A series of high-severity vulnerabilities in Kubernetes have been identified, which could lead to remote code execution with elevated privileges on Windows endpoints within a Kubernetes cluster. Kubernetes is a free and open-source system used for automating deployment, scaling, and management of containerized applications. The project was originally designed by Google and is currently maintained by the Cloud Native Computing Foundation.
The primary vulnerability, designated as CVE-2023-3676, was discovered by Akamai security researcher, Tomer Peled. This flaw, along with two others, CVE-2023-3893 and CVE-2023-3955, have been addressed with fixes released on August 23, 2023.
Technical Insights
The vulnerabilities stem from insufficient input sanitization, particularly in the Windows-specific implementation of the Kubelet. Specifically, when handling Pod definitions, the software does not adequately validate or sanitize user inputs. This oversight allows malicious users to craft pods with environment variables and host paths that, when processed, can lead to unintended behaviors, including privilege escalation. An attacker with ‘apply' privileges, which allows interaction with the Kubernetes API, can exploit CVE-2023-3676 to inject arbitrary code that will be executed on remote Windows machines with SYSTEM privileges.

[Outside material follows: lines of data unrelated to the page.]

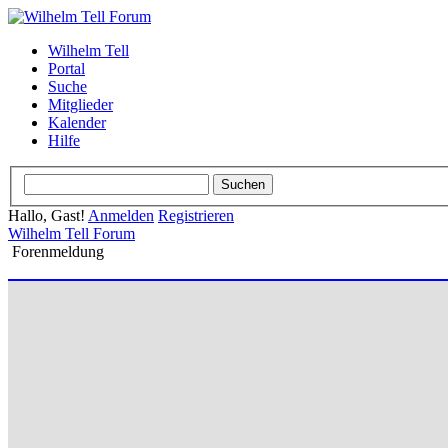
Wilhelm Tell
Portal
Suche
Mitglieder
Kalender
Hilfe
Hallo, Gast!
Anmelden
Registrieren
Wilhelm Tell Forum
Forenmeldung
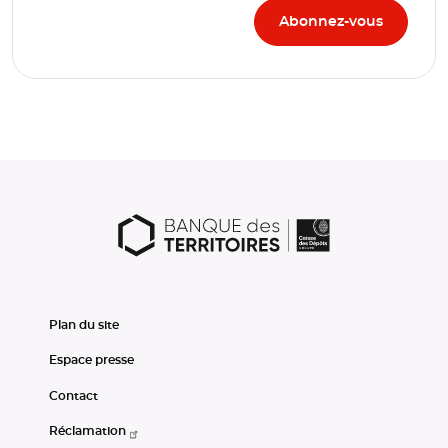
Plan du site
Espace presse
Contact
Réclamation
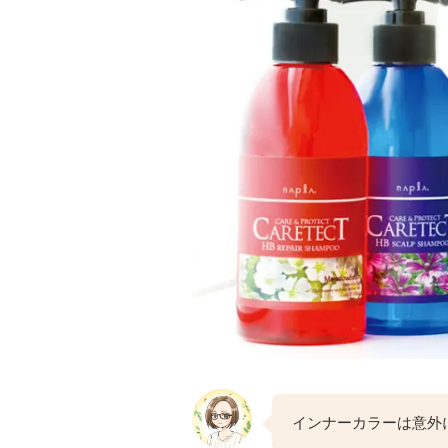
インナーカラーは意外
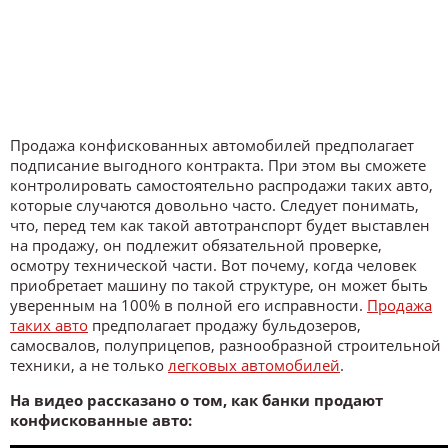
Продажа конфискованных автомобилей предполагает
подписание выгодного контракта. При этом вы сможете
контролировать самостоятельно распродажи таких авто,
которые случаются довольно часто. Следует понимать,
что, перед тем как такой автотранспорт будет выставлен
на продажу, он подлежит обязательной проверке,
осмотру технической части. Вот почему, когда человек
приобретает машину по такой структуре, он может быть
уверенным на 100% в полной его исправности.
Продажа
таких авто
предполагает продажу бульдозеров,
самосвалов, полуприцепов, разнообразной строительной
техники, а не только
легковых автомобилей
.
На видео рассказано о том, как банки продают
конфискованные авто:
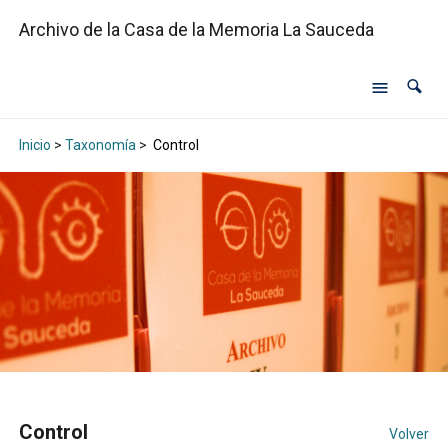
Archivo de la Casa de la Memoria La Sauceda
Inicio
>
Taxonomía
>
Control
Control
Volver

Official Advisory and Mitigation
A Kubernetes Security Advisory has confirmed the vulnerabilities and provided patches for affected versions of kubelet. All Kubernetes versions below 1.28 are vulnerable. The advisory recommends applying the provided patches as the most reliable mitigation method. In the absence of patching, Kubernetes admins can disable the use of Volume.Subpath to safeguard against this vulnerability. Additionally, Kubernetes audit logs can be utilized to detect potential exploitation attempts, with pod creation events containing embedded PowerShell commands being a strong indication of malicious activity.
The vulnerabilities, especially CVE-2023-3676, present a significant risk due to their high impact and ease of exploitation. However, their scope is limited to Windows nodes, which are not as prevalent in Kubernetes deployments. It is imperative for administrators to update their Kubernetes clusters to the latest versions or implement the recommended mitigations to prevent potential exploitation.